Frage: Warum hat dann der Stern-Reporter bereits bei der Finanzverwaltung in Bayern und bei der Vontobel-Bank in Zürich, die Ulrich H. davon unterrichtet hat, recherchiert, kurz bevor Ulrich H. Selbstanzeige erstattet hat?
Natürlich ist die Selbstanzeige nicht gänzlich aus freien Stücken erfolgt, sondern aus der Angst, aufzufliegen, keine Frage.
Aber die rechtlich einzig relevante Frage ist zumindest nach meinem Verständnis nicht, ob eine Selbstanzeige aus gänzlich freien Stücken erfolgt, sondern ob die Finanzbehörden die Taten schon entdeckt haben bzw ihm schon so auf der Spur waren, dass er wissen musste, eine Entdeckung steht bevor, oder nicht.
Und nach dem bisherigen Informationsstand war das Finanzamt noch in keinster Weise tätig geworden, nur ein Stern-Reporter hatte Informationen in diese Richtung, die er was den Namen betrifft, aber nicht verifizieren konnte.

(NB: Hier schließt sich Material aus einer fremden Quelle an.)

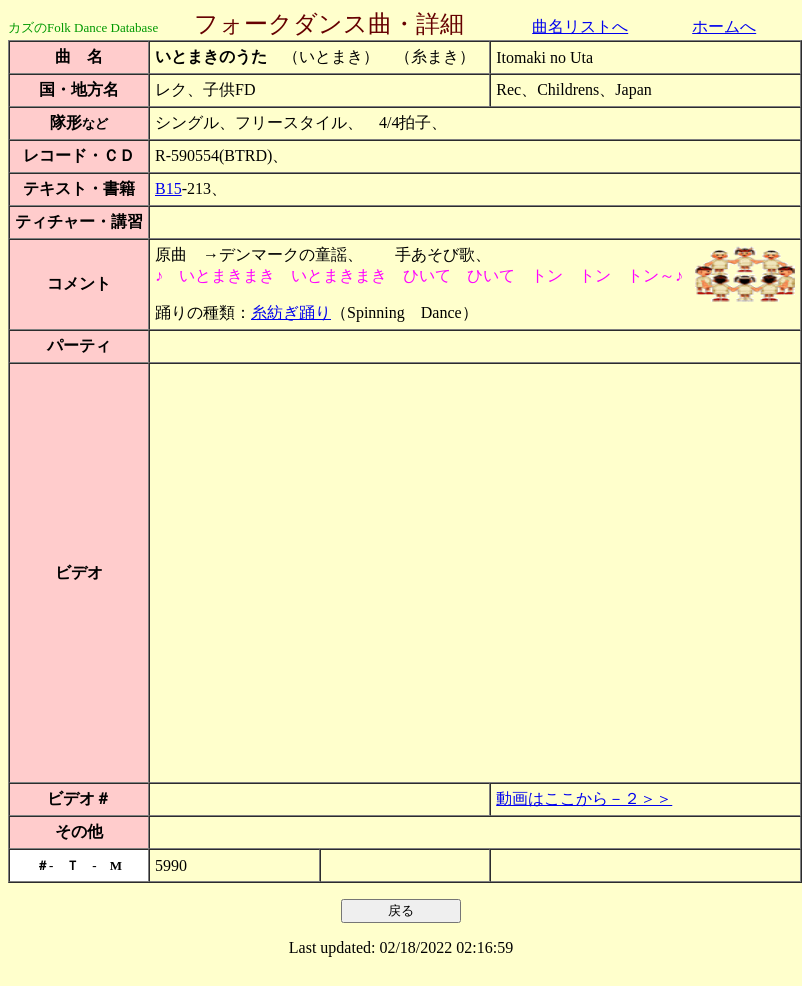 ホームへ (724, 26)
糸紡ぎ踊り (291, 312)
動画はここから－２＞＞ (584, 798)
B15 (168, 188)
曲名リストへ (580, 26)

Nach heutigem Informationsstand hätte auf der Basis keine Chance für die Behörden bestanden, an die Kontounterlagen zu kommen (ohne direkte Verknüpfung Kontonummer - Name) Die Begründung, in Zeiten von Steuer-CDs wäre man möglicherweise auch so auf die Spur gekommen, wie kolportiert wurde, um das Argument der Verteidigung zu entkräften, dass nur durch die Mitwirkung Hoeneß eine Festsetzung der Steuer möglich war, halte ich für gänzlichen Humbug und rechtsstaatlich absolut daneben.
Daher halte ich das Urteil für falsch und die Begründung, zumindest wie sie in den Medien transportiert wurde, mehr als zur Befriedigung der Gier des Volkes, dass einem "Großkopferten" die Leviten gelesen werden, geeignet, als juristisch fundiert und sachgerecht.